Reputation: 419
Namespace refactoring in C++
I am refactoring namespaces of small part of a large project. So I have refactored following 2 files which had Oldname as the namespace to x::y::z.
file1.hpp
namespace x::y::z
{
Class abc
{
public:
void funcA(type1 arg1, type2 arg2)
}
file1.cpp
#include "file1.hpp"
namespace x::y::z
{
void abc::funcA(type1 arg1, type2 arg2)
{
--------
}
}
Now I am resolving this file 2 which has dependencies with the above file.
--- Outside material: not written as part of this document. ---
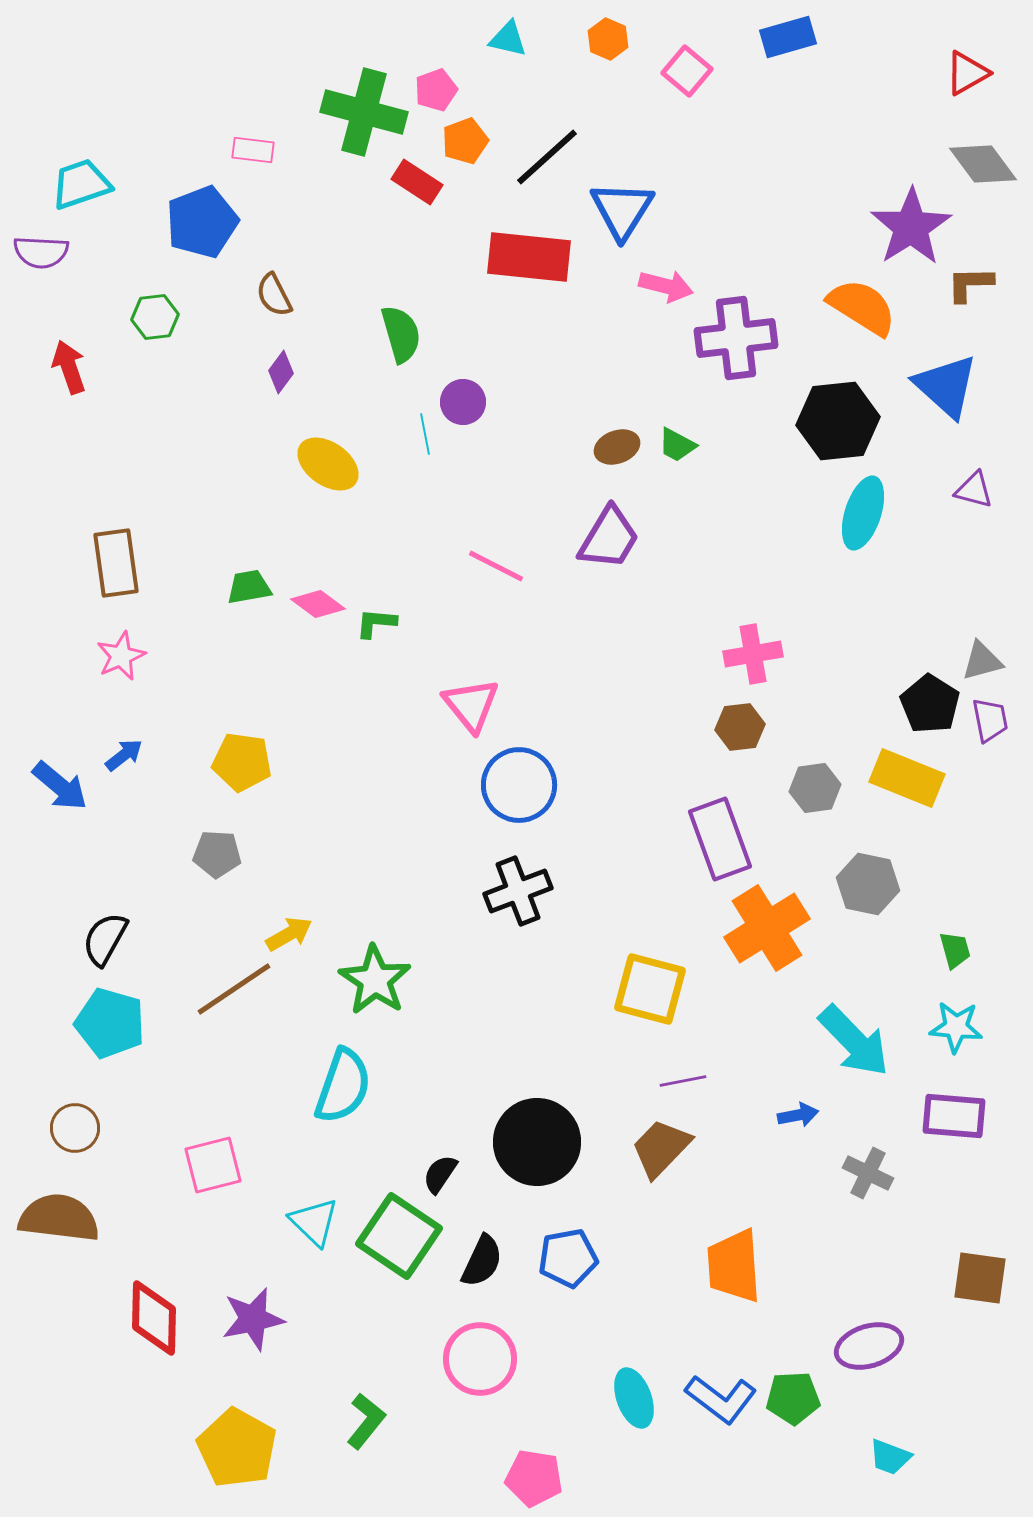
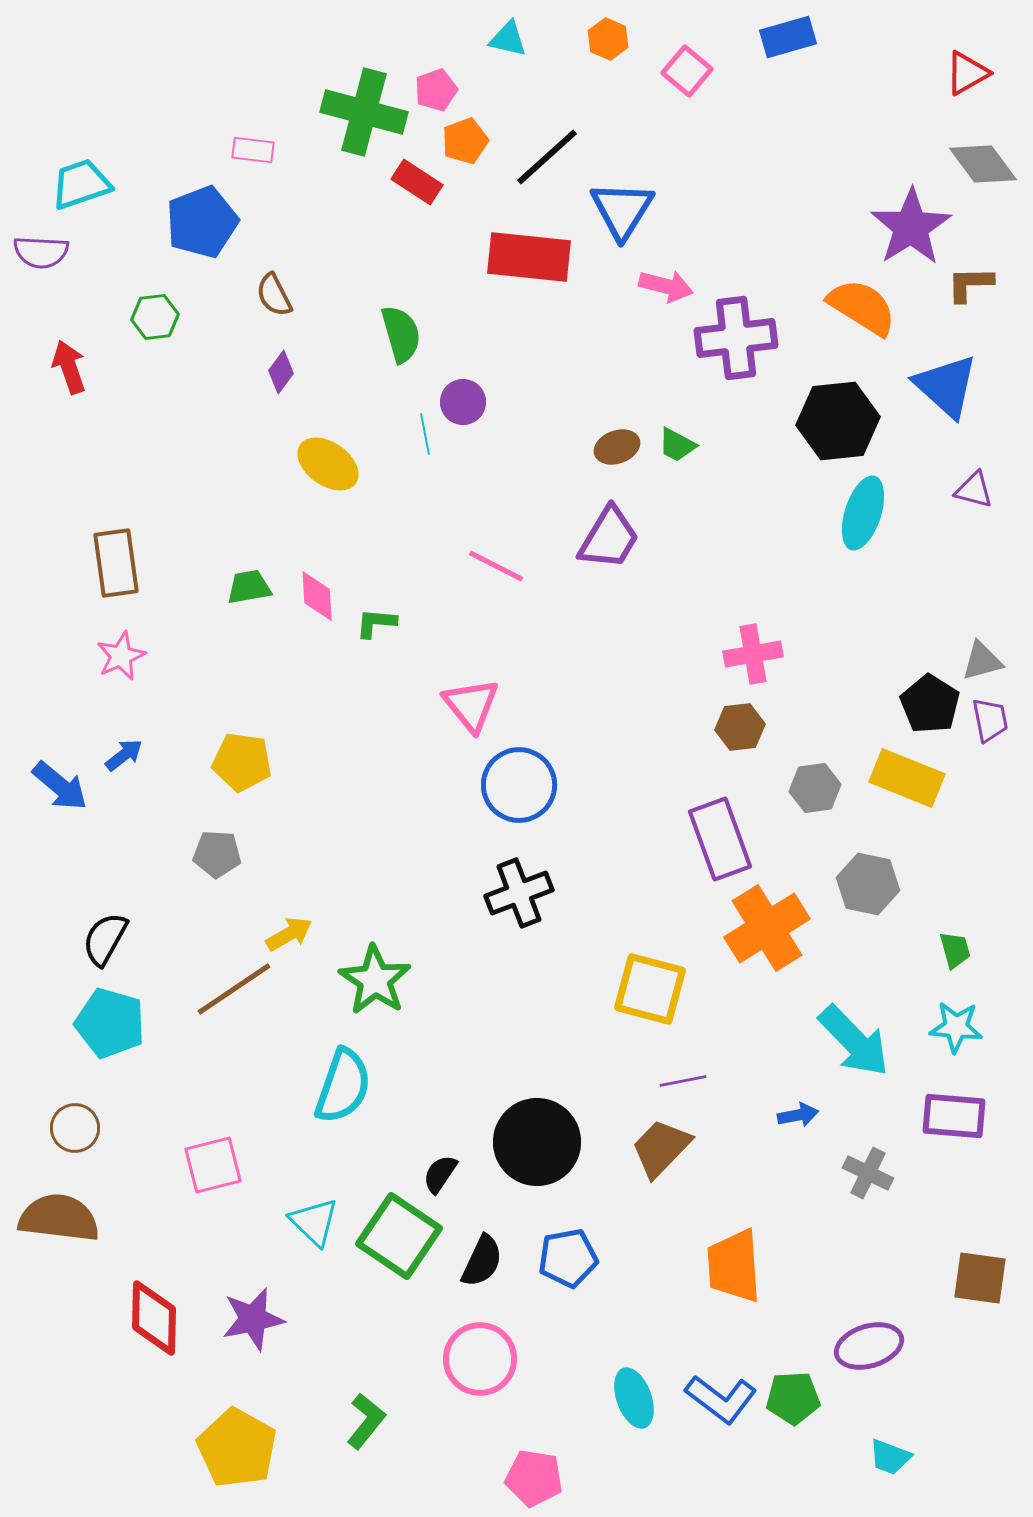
pink diamond at (318, 604): moved 1 px left, 8 px up; rotated 50 degrees clockwise
black cross at (518, 891): moved 1 px right, 2 px down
I do not want to change the namespace of this file, but just modify the functions that depend on the above files.
file2.cpp
#include "file1.hpp"
namespace Oldname
{
void abc::funcA(type1 arg1, type2 arg2)
{
mock("txt")
.actualCall("abc.funcA")
.withParameter("arg1", arg1)
.withParameter("arg2", arg2)
}
}
I tried to make it as follows,
namespace Oldname
{
void x::y::z::abc::funcA(type1 arg1, type2 arg2)
{
mock("txt")
.actualcall("abc.funcA")
.withParameter("arg1",arg1)
.withParameter("arg2",arg2)
}
}
However, I get the following error,
error: cannot define or redeclare 'funcA' here because namespace 'Oldname' does not enclose namespace 'abc'
Can someone help how to resolve this error?
Upvotes: 1
Views: 376
Answers (1)
Reputation: 16869
From cppreference.com (emphasis added):
Out-of-namespace definitions and redeclarations are only allowed after the point of declaration, only at namespace scope, and only in namespaces that enclose the original namespace (including the global namespace) and they must use qualified-id syntax
Given this rule, the definition of ::x::y::z::abc::funcA is allowed
- in the definition of the class (
::x::y::z::abc), - in namespace
::x::y::z, - in namespace
::x::y, - in namespace
::x, or - in the global namespace.
It is not allowed in any other namespaces. In particular, it is not allowed in the namespace Oldname. To resolve this error (without introducing namespace x to file2.cpp), take your definition out of Oldname and put it in the global namespace. Or maybe re-think how your namespaces are set up.
Upvotes: 1